Instancabile e pieno di un amore che attirava, è stato un pioniere e un missionario itinerante. Si dedicò alla cura dei catecumeni e nuovi cristiani, alla formazione dei catechisti e dei sacerdoti cinesi. Spesso portò la responsabilità della missione; dal 1900 è stato Provinciale e Superiore dei Missionari Verbiti in Cina. Il 28 gennaio 1908 morì di tifo.
Nel 1908, quando arrivò la notizia della morte di padre Ujöp Freinademez, in patria si affermava già che era morto un santo. Durante la guerra e negli anni seguenti il numero di persone che invocavano il suo nome e che cercavano la sua protezione ed il suo aiuto, crebbe notevolmente.
Nel 1936 ebbe inizio in Cina il processo istruttorio per la sua beatificazione. Un anno dopo anche a Bressanone e a Steyl. Sempre più gente invocava padre Ujöp quale intercessore per questioni di famiglia, di casa, stalla, campagna, lavoro, ecc.

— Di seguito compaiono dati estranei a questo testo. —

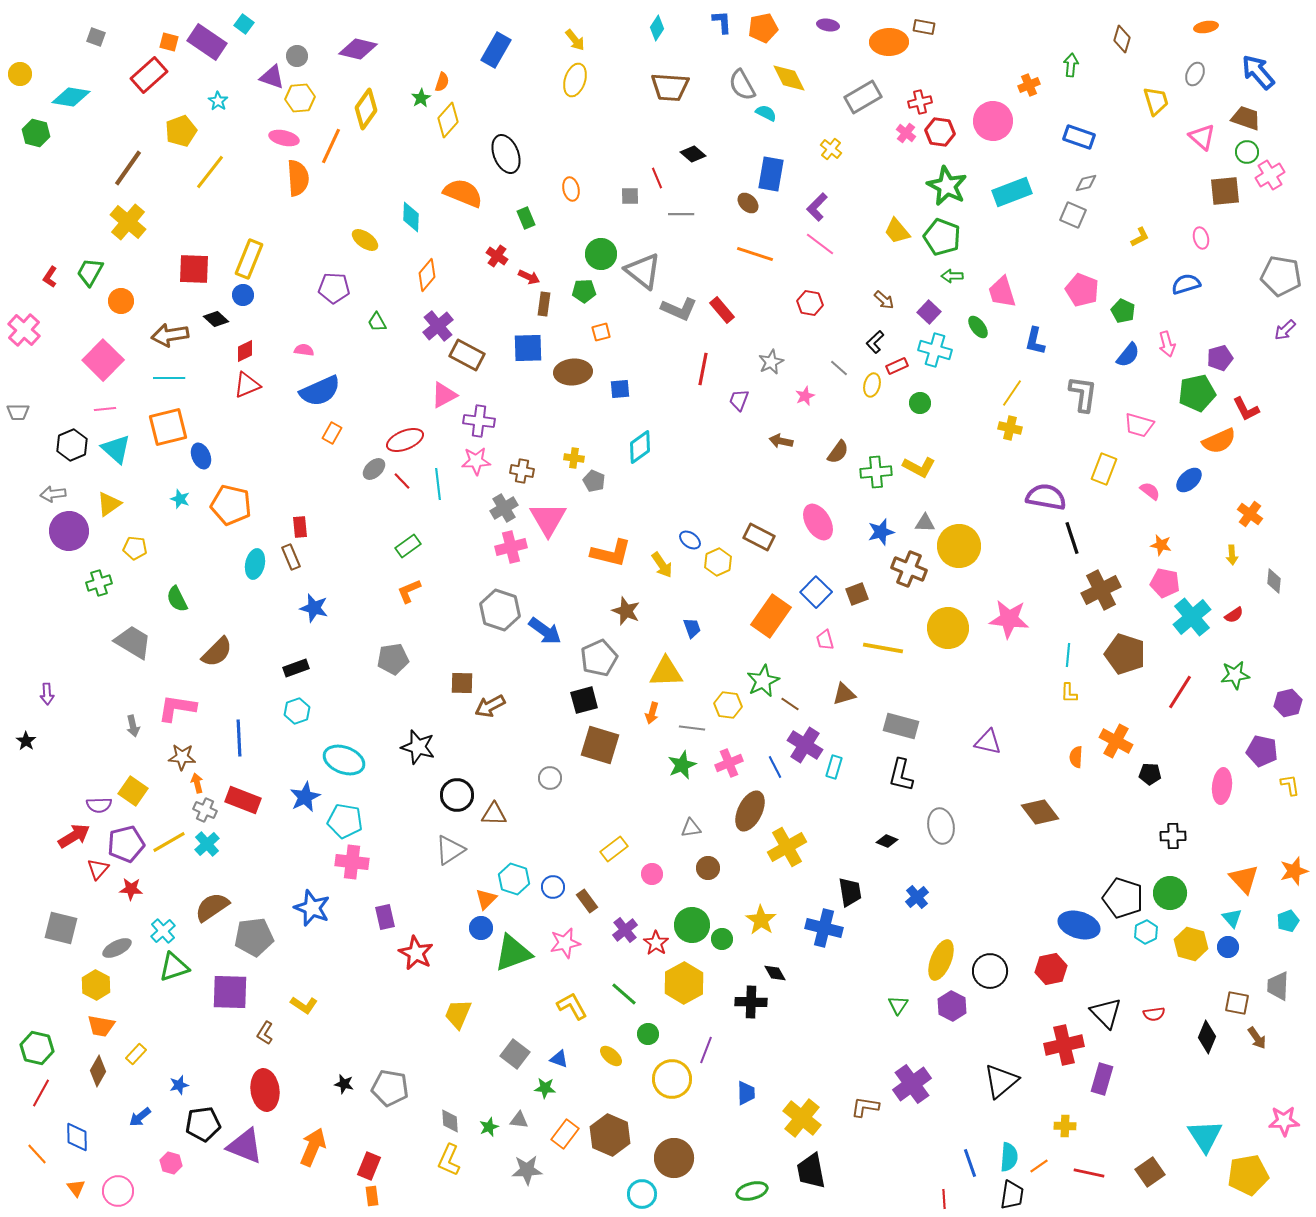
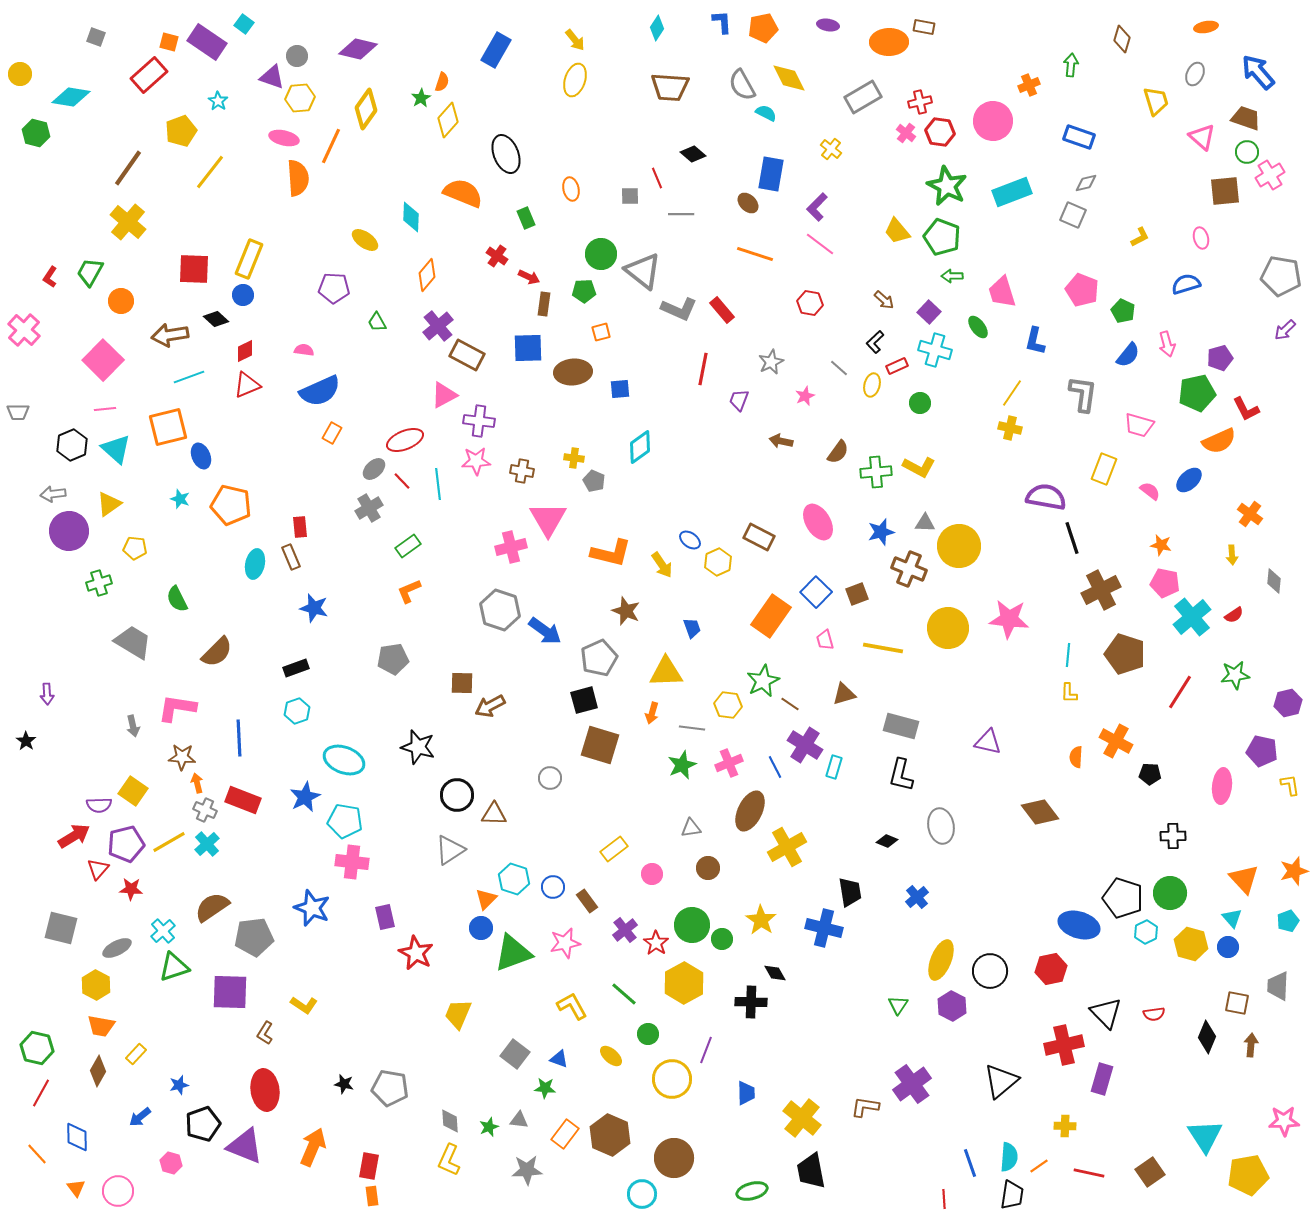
cyan line at (169, 378): moved 20 px right, 1 px up; rotated 20 degrees counterclockwise
gray cross at (504, 508): moved 135 px left
brown arrow at (1257, 1038): moved 6 px left, 7 px down; rotated 140 degrees counterclockwise
black pentagon at (203, 1124): rotated 12 degrees counterclockwise
red rectangle at (369, 1166): rotated 12 degrees counterclockwise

A onor del vero l’inizio della sua attività missionaria non fu facile e la delusione personale si trasforma in una condanna in blocco, piena di pregiudizi. Ebbe a scrivere: “Per noi europei il carattere cinese è ben poco attraente……Il cinese non è dotato dal Creatore delle stesse disposizioni degli europei…Il cinese non riesce a elevarsi a un pensiero superiore”. Le grandi difficoltà iniziali lo costrinsero a riflettere sulla sua vocazione e a lavorare sulla sua trasformazione interiore che lo porterà più tardi a dichiarare: “Io amo la Cina e i cinesi…….voglio vivere e morire con i cinesi”.